Saturday, 6 February 2010


Just back from Anfield after reporting the Merseyside derby. Liverpool won 1-0 and congratulations to them on winning despite being down to 10 men for most of the game. I was really depressed though by the vicious attitude of players of both teams. I've seen a lot of hard-tackling derbies over many years but this wasn't hard, it was reckless. Kyrgiakos' two-footed tackle put Fellaini out of the game - a disgrace. Carragher set the tone with an appalling tackle on Pienaar in the very first minute - should have been booked but wasn't. Pienaar later put in an equally bad challenge on Mascherano. In the second half Gerrard followed through on Pienaar who was on the deck and soon afterwards Pienaar jumped late into Gerrard and collected a second yellow.

What is the point of George Sefton, Anfield's renowned PA announcer, telling the crowd that LFC will not tolerate racism or homophobia if the players then go about their business with as much respect as back-alley hoodlums?

When the dust has settled Benitez and Moyes need to take a look at themselves and so do their players. This derby match was riveting in the way you can't tear your eyes away from a burning building, but if this was anything to do with the Beautiful Game my name's Pele.

Tuesday, 2 February 2010


Forget John Terry (Wayne Bridge only wishes he could) but a more significant long-term story this weekend was the launch of 3D televising of football.
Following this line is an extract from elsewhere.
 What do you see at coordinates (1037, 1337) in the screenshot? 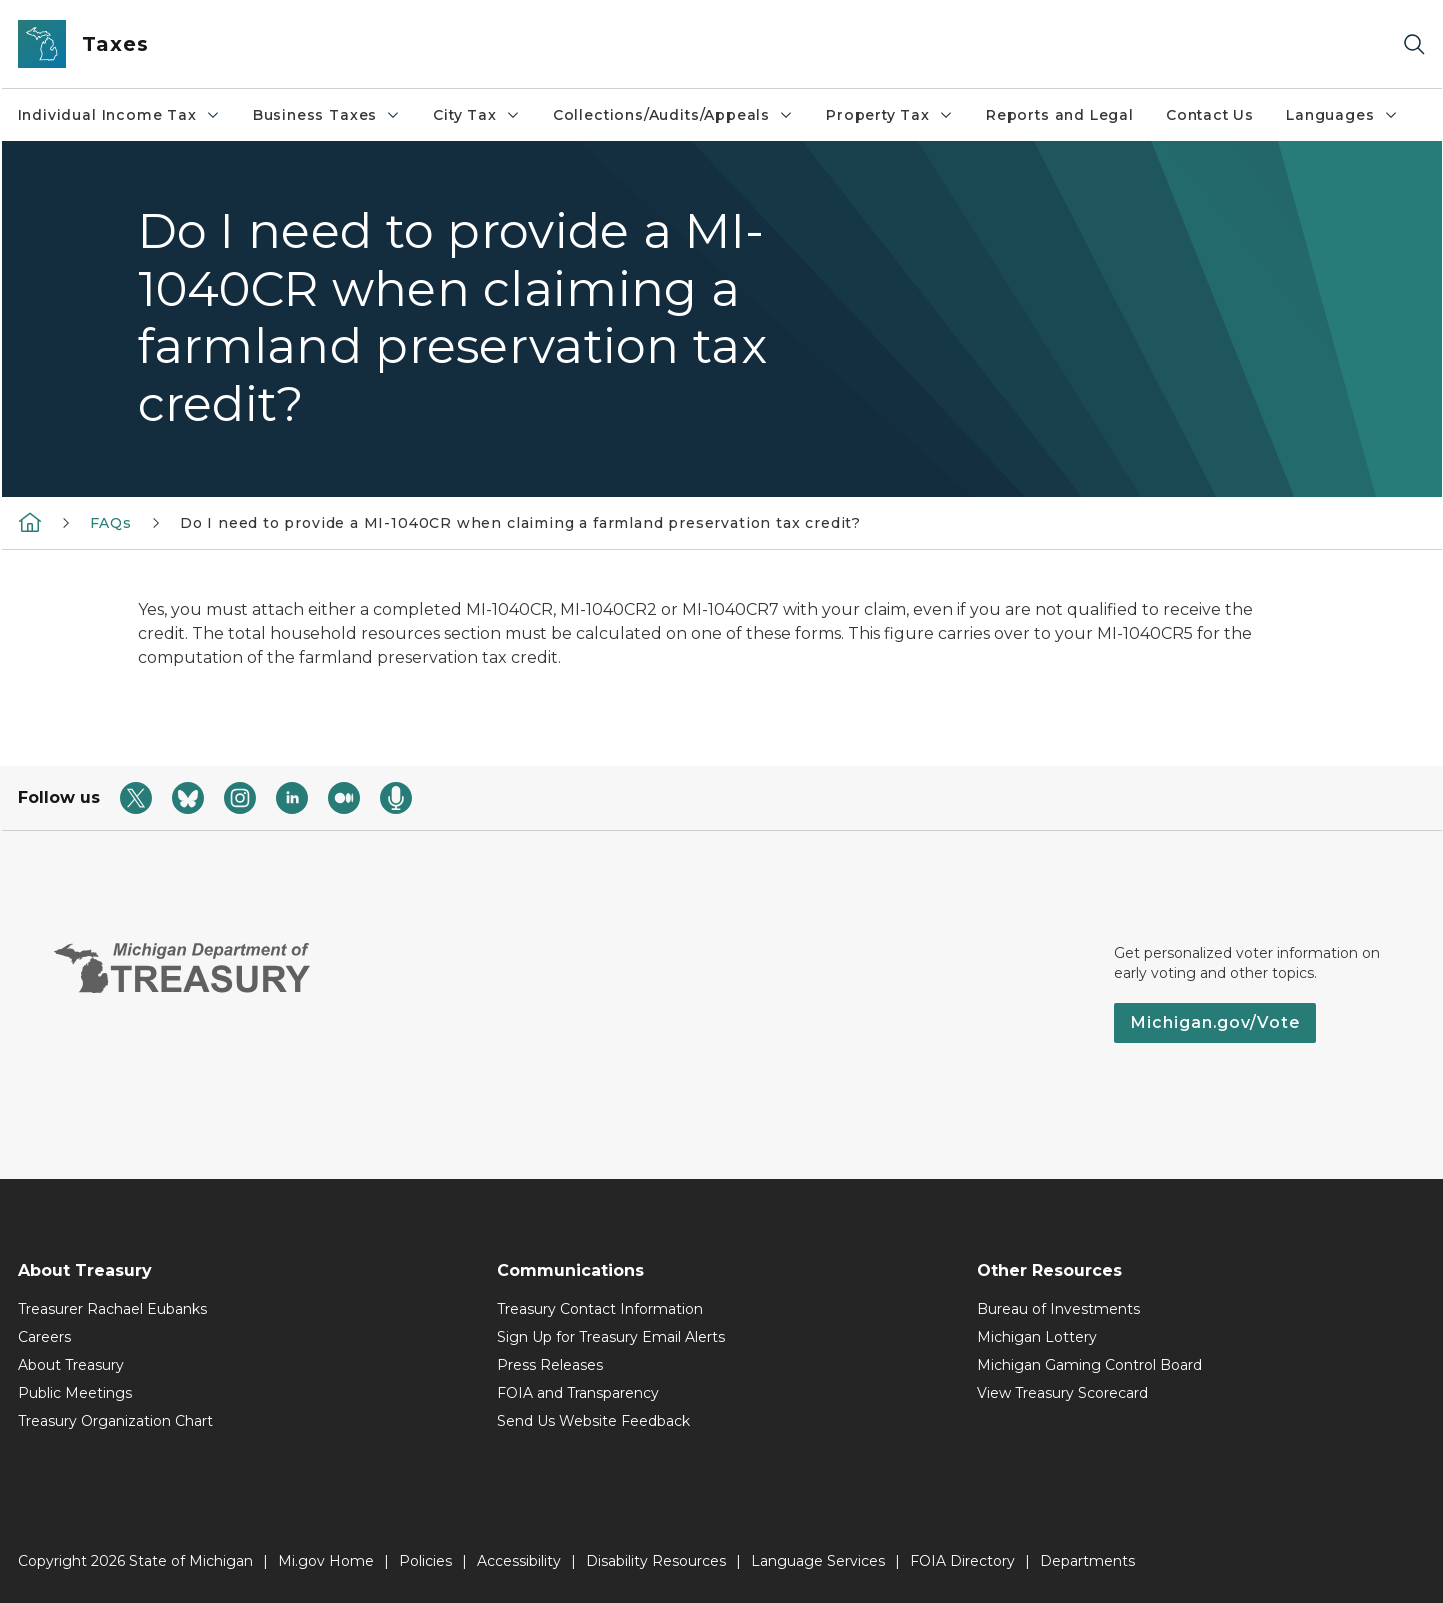 I see `Michigan Lottery` at bounding box center [1037, 1337].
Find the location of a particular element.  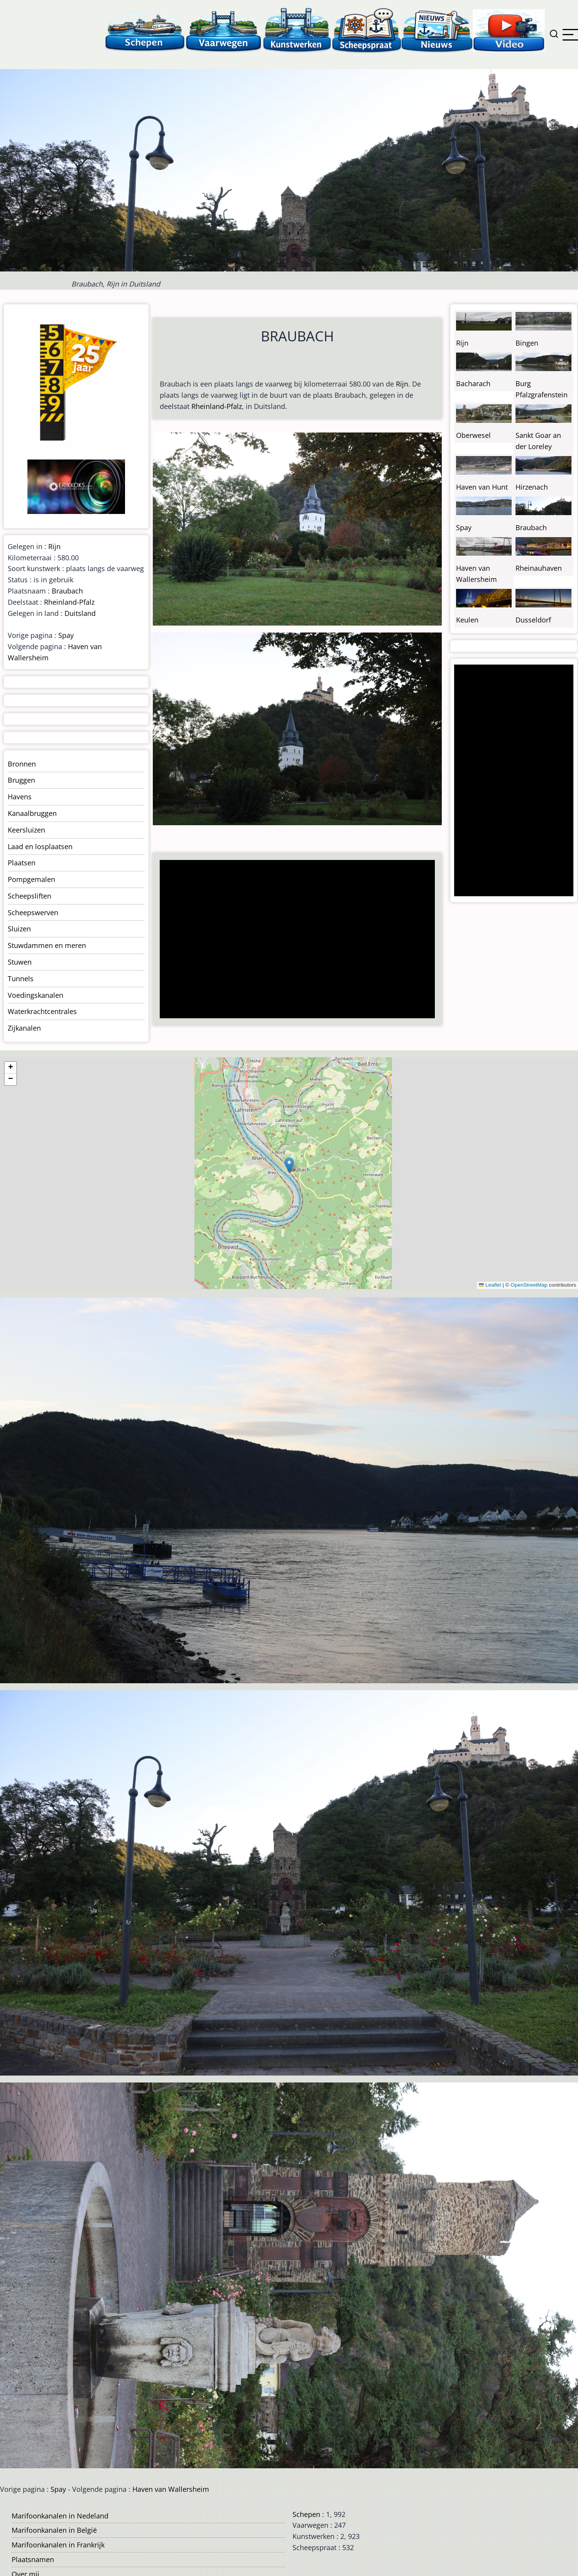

Sky took the plunge at the Arsenal v Manchester United game and the general response from the critics was positive.

You had to be in one of nine selected pubs to watch the 3D images and Kevin Rawlinson of the Independent felt it was worth while. "As Nani chipped in," he wrote, "the ball seemed to shoot out of the screen. It was a little too real."

"Spectacular was the only word for it," raved Alan McKinlay in the Mirror. "At the start it felt like Cesc Fasbregas and Wayne Rooney were shaking hands on the carpet just in front of you."

Frank Wiechula in the Express hailed the "crystal-clear cutting-edge technology" and proclaimed "the way we look at football will never be the same again."

The special black-rimmed specs might take some getting used to. "It looked more like the annual meeting of the Buddy Holly convention," wrote Rawlinson. But how quickly does the future become the past. "As the technology progresses you'll be able to throw the specs away," said McKinlay.

Martin Kelner of the Guardian has probably chucked his away already. He was "mildly underwhelmed" by the experiment, but admitted that seeing the 3D movie Avatar the previous night didn't help. "Football was never designed to compete with interplantary warfare and alien sex." There again, John Terry wasn't playing.